If your engines run on machines other than localhost, set PANCODE_LOCAL_MACHINES in your .env file:

.env
PANCODE_LOCAL_MACHINES=mini=192.168.86.141,dynamo=192.168.86.143

Format: name=address pairs separated by commas. PanCode always scans localhost in addition to any machines listed here.

With 3 machines and 3 engine types, PanCode probes 9 endpoints at boot.

Set model environment variables in your .env file:

.env
PANCODE_MODEL=localhost-ollama/llama3.2
PANCODE_WORKER_MODEL=dynamo-ollama/codellama
PANCODE_SCOUT_MODEL=localhost-ollama/llama3.2

Model references use the format provider/model-id where the provider is machine-engine.

RoleRecommended Characteristics
Orchestrator (PANCODE_MODEL)Strong reasoning, large context window
Worker (PANCODE_WORKER_MODEL)Good at code generation, moderate context
Scout (PANCODE_SCOUT_MODEL)Fast, small, good at following simple instructions

Edit ~/.pancode/panpresets.yaml to define a preset for your fleet:

local:
description: "Local inference via homelab engines"
model: localhost-ollama/llama3.2
workerModel: dynamo-ollama/codellama
scoutModel: localhost-ollama/llama3.2
reasoning: medium
safety: auto-edit
local-max:
description: "Local fleet with high reasoning"
model: mini-lmstudio/qwen2.5-coder-32b
workerModel: dynamo-ollama/codellama
scoutModel: localhost-ollama/llama3.2
reasoning: high
safety: auto-edit

PanCode seeds this file on first run. After that, it never overwrites your edits.

Terminal window
pancode --preset local

Expected output:

[pancode] Preset: local (Local inference via homelab engines)
Starting PanCode session "pancode-a3f2b1"...

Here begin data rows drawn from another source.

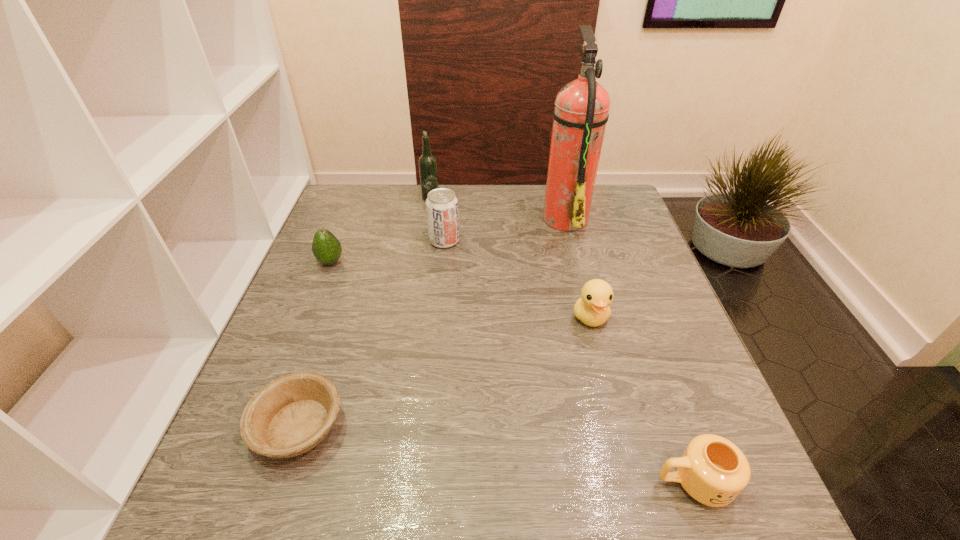 You are a GUI agent. You are given a task and a screenshot of the screen. Output one action in this format:
    pyautogui.click(x=<x>, y=<y>)
    Task: Click on the free spot located on the front of the beer bottle
    The width and height of the screenshot is (960, 540).
    Given the screenshot: What is the action you would take?
    pyautogui.click(x=421, y=255)

Find the location of a particular element. The image size is (960, 540). free space located on the right of the soda can is located at coordinates (604, 241).

Image resolution: width=960 pixels, height=540 pixels. What are the coordinates of `vacant space located on the face of the third nearest object` in the screenshot? It's located at (618, 428).

This screenshot has width=960, height=540. Identify the location of vacant area located on the right of the avocado. (447, 262).

Where is `free space located 0.110m on the handle side of the mug`? The width and height of the screenshot is (960, 540). free space located 0.110m on the handle side of the mug is located at coordinates (589, 482).

This screenshot has height=540, width=960. I want to click on free space located 0.110m on the handle side of the mug, so click(589, 482).

Locate an element on the screen. blank space located on the handle side of the mug is located at coordinates (529, 482).

This screenshot has width=960, height=540. I want to click on free space located 0.070m on the right of the bowl, so click(x=383, y=427).

Where is `fire extinguisher that is at the far edge`? fire extinguisher that is at the far edge is located at coordinates (581, 112).

You are a GUI agent. You are given a task and a screenshot of the screen. Output one action in this format:
    pyautogui.click(x=<x>, y=<y>)
    Task: Click on the beer bottle situated at the far edge
    The width and height of the screenshot is (960, 540).
    Given the screenshot: What is the action you would take?
    pyautogui.click(x=427, y=162) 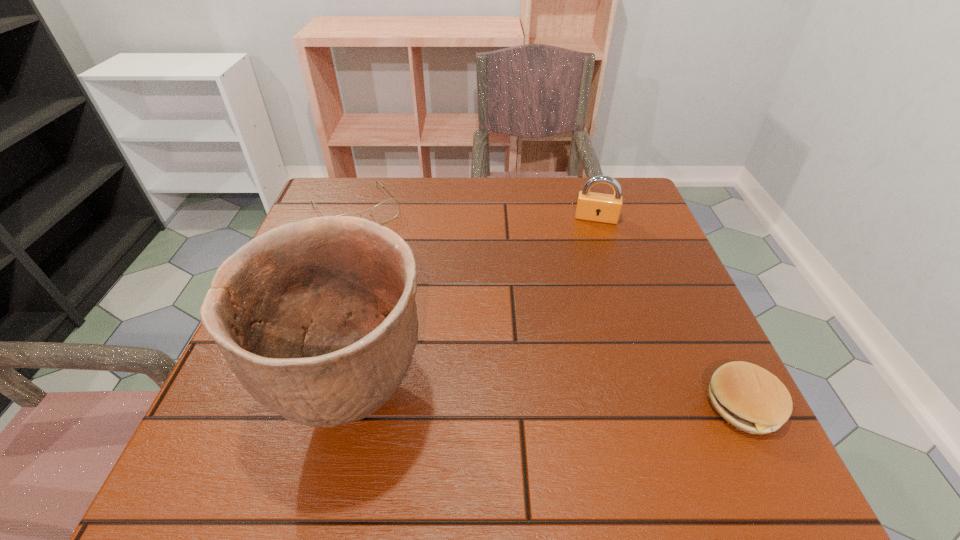 Identify the location of free space at the near right corner of the desktop. The width and height of the screenshot is (960, 540). (694, 407).

Locate an element on the screen. This screenshot has height=540, width=960. free spot between the second object from right to left and the tallest object is located at coordinates (475, 308).

This screenshot has width=960, height=540. What are the coordinates of `empty space that is in between the spectacles and the rightmost object` in the screenshot? It's located at (549, 308).

Image resolution: width=960 pixels, height=540 pixels. In order to click on vacant area that lies between the rightmost object and the tallest object in this screenshot , I will do `click(548, 401)`.

The image size is (960, 540). What are the coordinates of `vacant area that lies between the pottery and the padlock` in the screenshot? It's located at (475, 308).

The width and height of the screenshot is (960, 540). I want to click on free space between the pottery and the padlock, so click(x=475, y=308).

Find the location of a particular element. The height and width of the screenshot is (540, 960). empty location between the pottery and the padlock is located at coordinates [x=475, y=308].

Find the location of a particular element. free space between the spectacles and the third object from left to right is located at coordinates (476, 214).

Find the location of a particular element. object that stands as the closest to the spectacles is located at coordinates (317, 319).

Where is `object that can be found as the second closest to the pottery`? object that can be found as the second closest to the pottery is located at coordinates (750, 398). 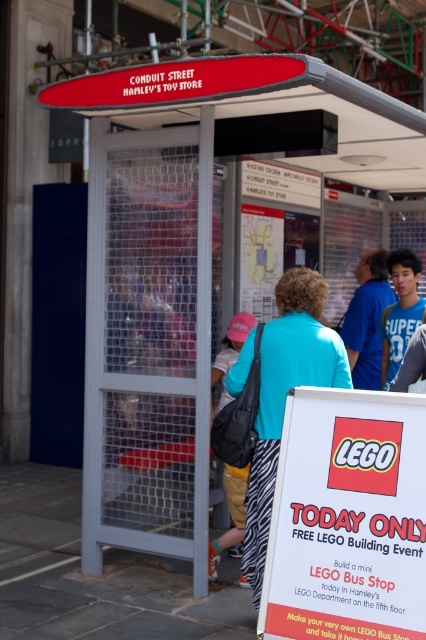 Question: Can you confirm if red plastic sign at upper center is smaller than light blue fabric shirt at center?

Choices:
 (A) yes
 (B) no

Answer: (B)

Question: Among these points, which one is nearest to the camera?

Choices:
 (A) (241, 496)
 (B) (373, 268)
 (C) (397, 342)

Answer: (A)

Question: Can you confirm if zebra print skirt at center is positioned to the left of blue cotton shirt at center?

Choices:
 (A) yes
 (B) no

Answer: (A)

Question: Which point appears closest to the camera in this image?

Choices:
 (A) (227, 326)
 (B) (356, 273)
 (C) (245, 506)

Answer: (C)

Question: In this image, where is white paper sign at center located relative to red plastic sign at upper center?

Choices:
 (A) right
 (B) left

Answer: (A)

Question: Which object appears farthest from the camera in this image?

Choices:
 (A) blue t-shirt at center
 (B) zebra print skirt at center
 (C) white paper sign at center
 (D) blue cotton shirt at center

Answer: (A) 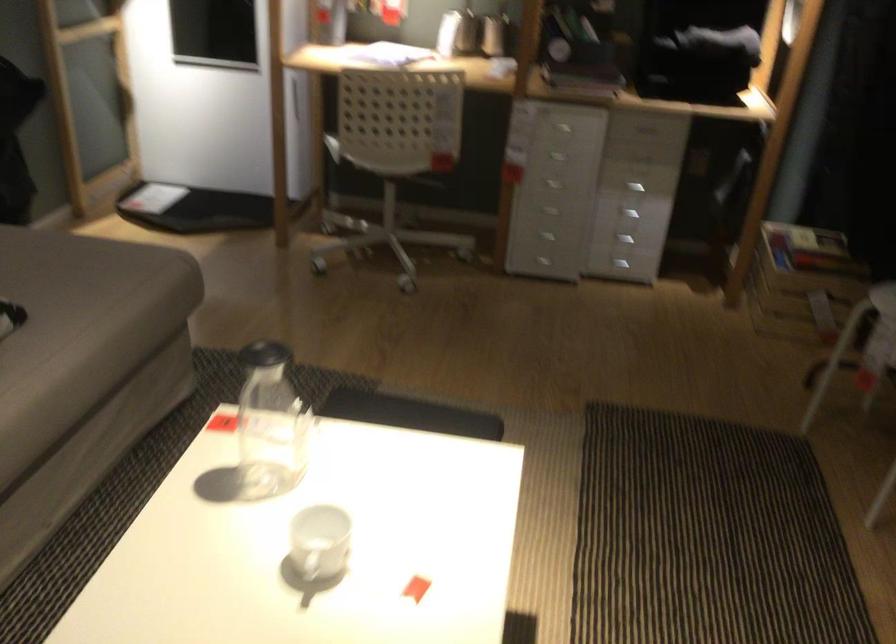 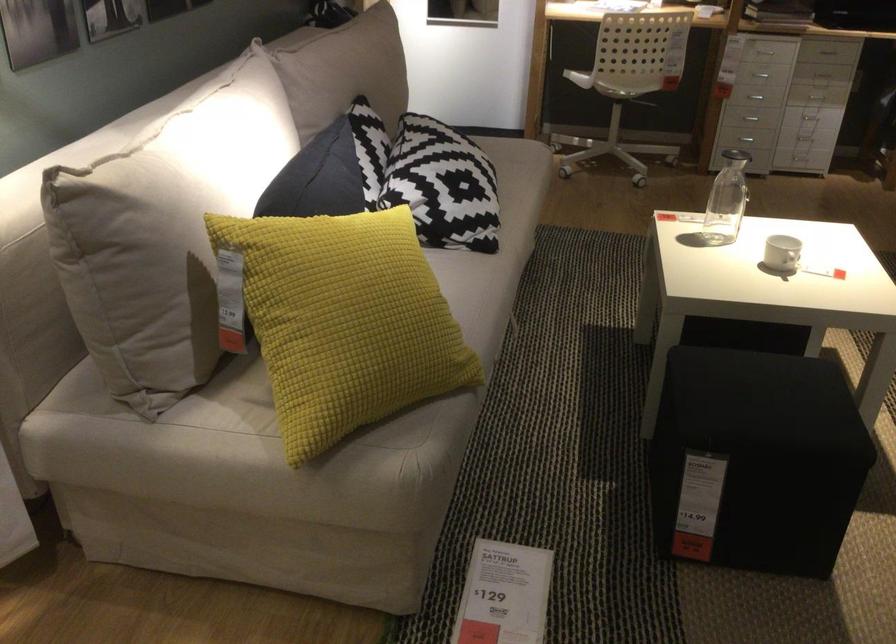 Question: I am providing you with two images of the same scene from different viewpoints. Please identify which objects are invisible in image2.

Choices:
 (A) patterned pillow
 (B) drawer handle
 (C) sofa sitting surface
 (D) none of these

Answer: (D) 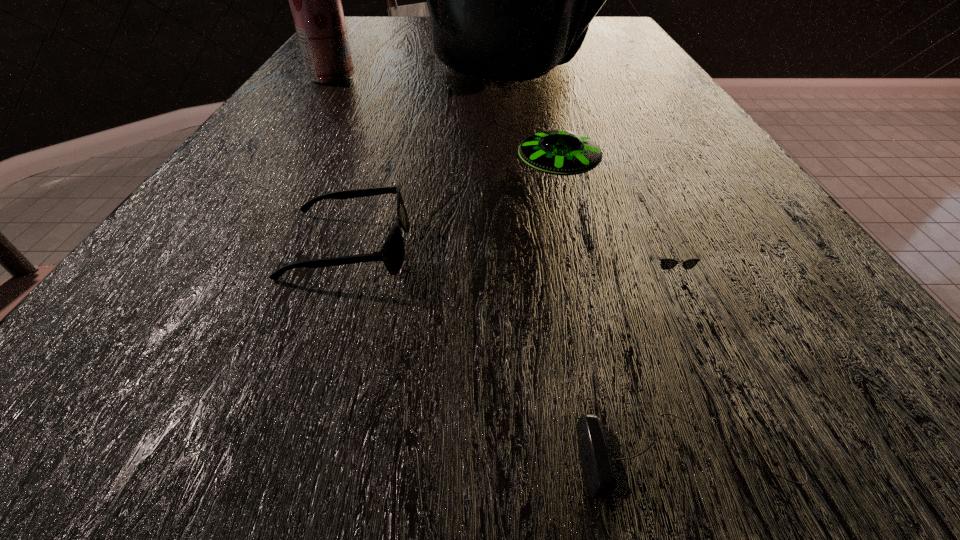 Find the location of a particular element. plastic bag is located at coordinates (509, 0).

This screenshot has height=540, width=960. Identify the location of fruit juice. (315, 0).

Locate an element on the screen. the second tallest object is located at coordinates (315, 0).

Image resolution: width=960 pixels, height=540 pixels. I want to click on the fourth shortest object, so click(562, 152).

Find the location of a particular element. The height and width of the screenshot is (540, 960). saucer is located at coordinates (562, 152).

This screenshot has height=540, width=960. I want to click on the left sunglasses, so click(392, 254).

This screenshot has width=960, height=540. Identify the location of the right sunglasses. (666, 263).

At what (x,y) coordinates should I click in order to perform the action: click on the nearest object. Please return your answer as a coordinate pair (x, y). The height and width of the screenshot is (540, 960). Looking at the image, I should click on (600, 454).

Locate an element on the screen. This screenshot has width=960, height=540. webcam is located at coordinates (600, 454).

What are the coordinates of `free space located 0.050m on the back of the plastic bag` in the screenshot? It's located at (509, 33). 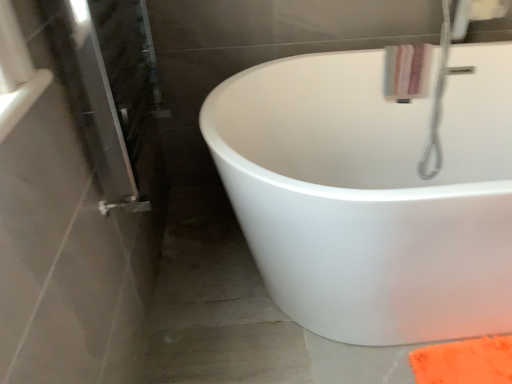 Question: Is white glossy bathtub at center wider than striped cotton bath towel at upper right?

Choices:
 (A) no
 (B) yes

Answer: (B)

Question: Does white glossy bathtub at center have a greater height compared to striped cotton bath towel at upper right?

Choices:
 (A) no
 (B) yes

Answer: (B)

Question: Considering the relative sizes of white glossy bathtub at center and striped cotton bath towel at upper right in the image provided, is white glossy bathtub at center smaller than striped cotton bath towel at upper right?

Choices:
 (A) yes
 (B) no

Answer: (B)

Question: Is white glossy bathtub at center beside striped cotton bath towel at upper right?

Choices:
 (A) no
 (B) yes

Answer: (A)

Question: Can you confirm if white glossy bathtub at center is bigger than striped cotton bath towel at upper right?

Choices:
 (A) yes
 (B) no

Answer: (A)

Question: Would you say white glossy bathtub at center is a long distance from striped cotton bath towel at upper right?

Choices:
 (A) yes
 (B) no

Answer: (B)

Question: Considering the relative sizes of striped cotton bath towel at upper right and white glossy bathtub at center in the image provided, is striped cotton bath towel at upper right wider than white glossy bathtub at center?

Choices:
 (A) yes
 (B) no

Answer: (B)

Question: From a real-world perspective, is striped cotton bath towel at upper right located beneath white glossy bathtub at center?

Choices:
 (A) yes
 (B) no

Answer: (B)

Question: Is striped cotton bath towel at upper right bigger than white glossy bathtub at center?

Choices:
 (A) no
 (B) yes

Answer: (A)

Question: Considering the relative positions of striped cotton bath towel at upper right and white glossy bathtub at center in the image provided, is striped cotton bath towel at upper right to the right of white glossy bathtub at center from the viewer's perspective?

Choices:
 (A) yes
 (B) no

Answer: (A)

Question: Does striped cotton bath towel at upper right have a smaller size compared to white glossy bathtub at center?

Choices:
 (A) no
 (B) yes

Answer: (B)

Question: Is striped cotton bath towel at upper right aimed at white glossy bathtub at center?

Choices:
 (A) yes
 (B) no

Answer: (A)

Question: Is white glossy bathtub at center inside or outside of striped cotton bath towel at upper right?

Choices:
 (A) inside
 (B) outside

Answer: (B) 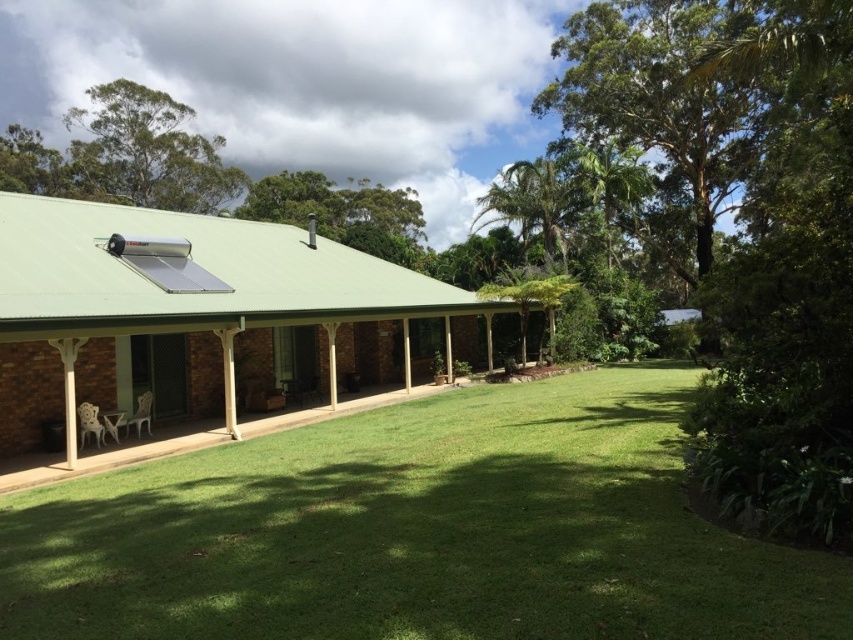 Question: From the image, what is the correct spatial relationship of green grass at center in relation to white plastic chairs at lower left?

Choices:
 (A) below
 (B) above

Answer: (B)

Question: Which of the following is the closest to the observer?

Choices:
 (A) green grass at center
 (B) white plastic chairs at lower left

Answer: (A)

Question: Is green grass at center to the right of white plastic chairs at lower left from the viewer's perspective?

Choices:
 (A) yes
 (B) no

Answer: (A)

Question: Which of the following is the closest to the observer?

Choices:
 (A) (322, 570)
 (B) (80, 474)

Answer: (A)

Question: Considering the relative positions of green grass at center and white plastic chairs at lower left in the image provided, where is green grass at center located with respect to white plastic chairs at lower left?

Choices:
 (A) right
 (B) left

Answer: (A) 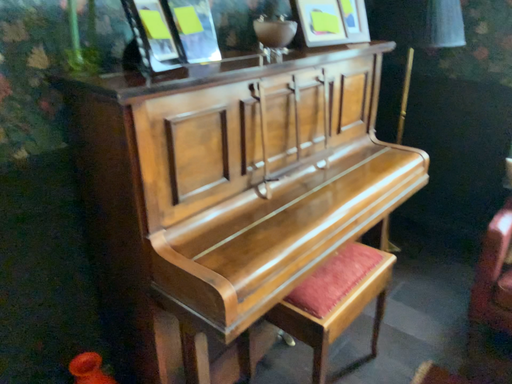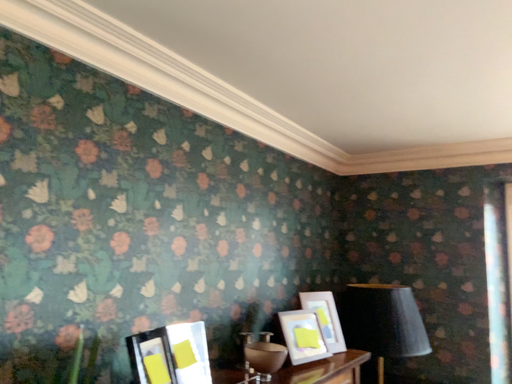 Question: How did the camera likely rotate when shooting the video?

Choices:
 (A) rotated upward
 (B) rotated downward

Answer: (A) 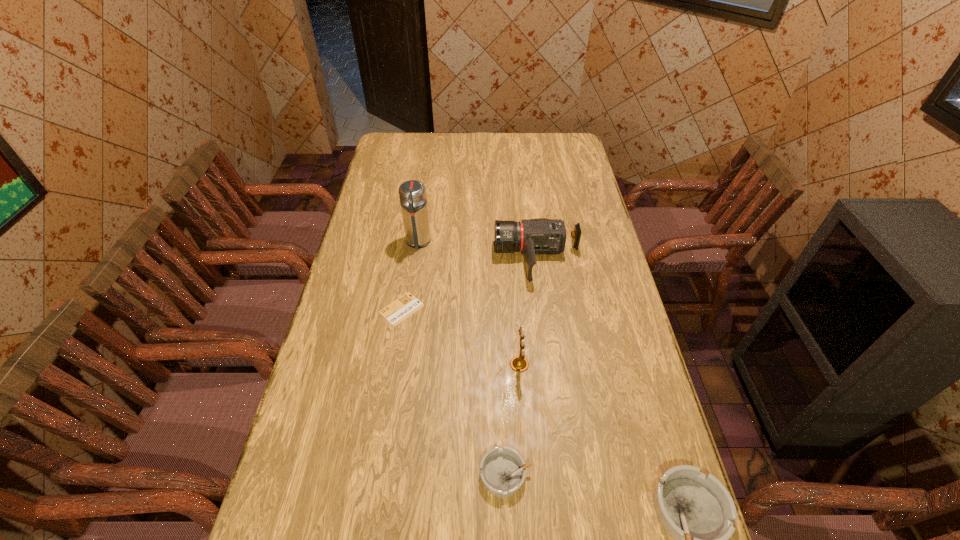 Where is `object that can be found as the closest to the right ashtray`? This screenshot has width=960, height=540. object that can be found as the closest to the right ashtray is located at coordinates (503, 471).

Point out which object is positioned as the third nearest to the third shortest object. Please provide its 2D coordinates. Your answer should be formatted as a tuple, i.e. [(x, y)], where the tuple contains the x and y coordinates of a point satisfying the conditions above.

[(540, 235)]

Where is `blank area in the image that satisfies the following two spatial constraints: 1. with a handle on the side of the shorter ashtray; 2. on the left side of the tallest object`? blank area in the image that satisfies the following two spatial constraints: 1. with a handle on the side of the shorter ashtray; 2. on the left side of the tallest object is located at coordinates (384, 474).

Locate an element on the screen. The width and height of the screenshot is (960, 540). vacant area that satisfies the following two spatial constraints: 1. on the lens of the fourth shortest object; 2. on the front side of the candelabrum is located at coordinates (551, 364).

Where is `blank area in the image that satisfies the following two spatial constraints: 1. on the lens of the fourth shortest object; 2. on the front side of the shortest object`? This screenshot has height=540, width=960. blank area in the image that satisfies the following two spatial constraints: 1. on the lens of the fourth shortest object; 2. on the front side of the shortest object is located at coordinates (543, 309).

I want to click on vacant region that satisfies the following two spatial constraints: 1. with a handle on the side of the candelabrum; 2. on the right side of the tallest object, so click(x=400, y=364). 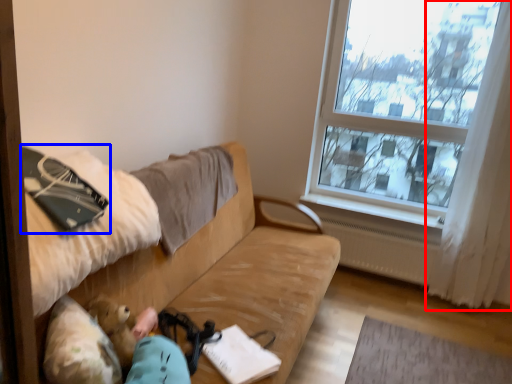 Question: Which object appears farthest to the camera in this image, curtain (highlighted by a red box) or notebook (highlighted by a blue box)?

Choices:
 (A) curtain
 (B) notebook

Answer: (A) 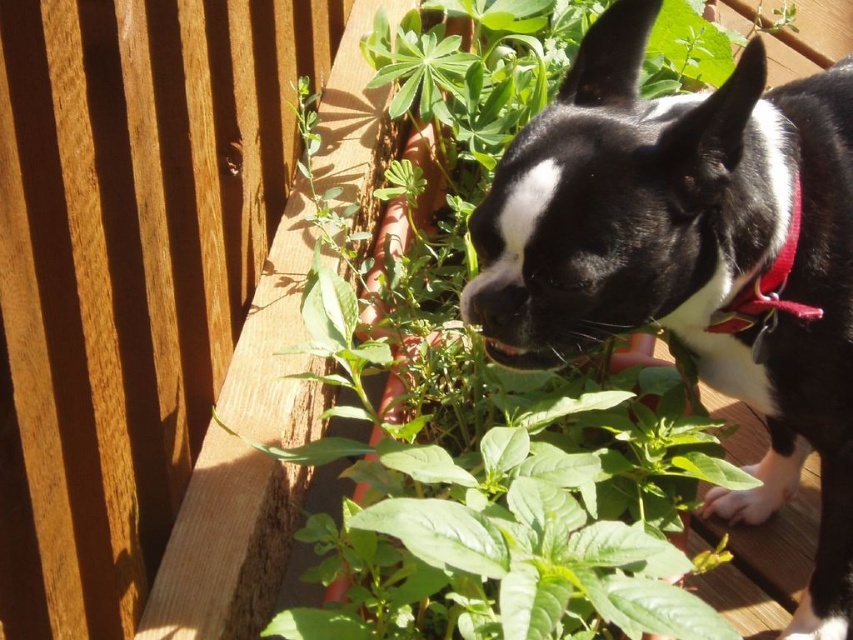 You are a gardener who wants to place a new plant pot between the black matte dog at center and the red fabric neckband at upper right. Based on their positions, where should the pot be placed?

The black matte dog at center is positioned under the red fabric neckband at upper right, so the plant pot should be placed between them horizontally, below the red fabric neckband at upper right and above the black matte dog at center.

From the picture: You are standing at the origin point in the image and see two points marked as point (589, 248) and point (782, 298). Which point is closer to you?

Point (589, 248) is in front of point (782, 298), so it is closer to you.

You are a photographer trying to capture the black matte dog at center and the red fabric neckband at upper right in a single frame. Which object will appear wider in the photo?

The black matte dog at center will appear wider in the photo since its width surpasses that of the red fabric neckband at upper right. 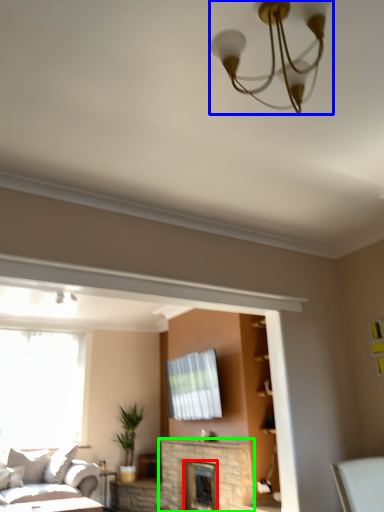 Question: Which is farther away from fireplace (highlighted by a red box)? lamp (highlighted by a blue box) or fireplace (highlighted by a green box)?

PanCode enters the interactive shell after boot completes.

/doctor

Expected output:

Health Report: 7 pass, 0 warn, 0 fail
[OK] runtime-dir Runtime directory exists and is writable
[OK] orphan-workers No active worker processes
[OK] stale-runs No stale runs detected
[OK] provider-health 3 provider(s) tracked, all healthy or degraded
...
/models

Lists all discovered models with their provider, model ID, and capabilities.

/runtimes

Shows registered runtimes (Pi native plus any discovered CLI agents).

/perf

Displays timing for each boot phase. Phases exceeding 500ms are flagged.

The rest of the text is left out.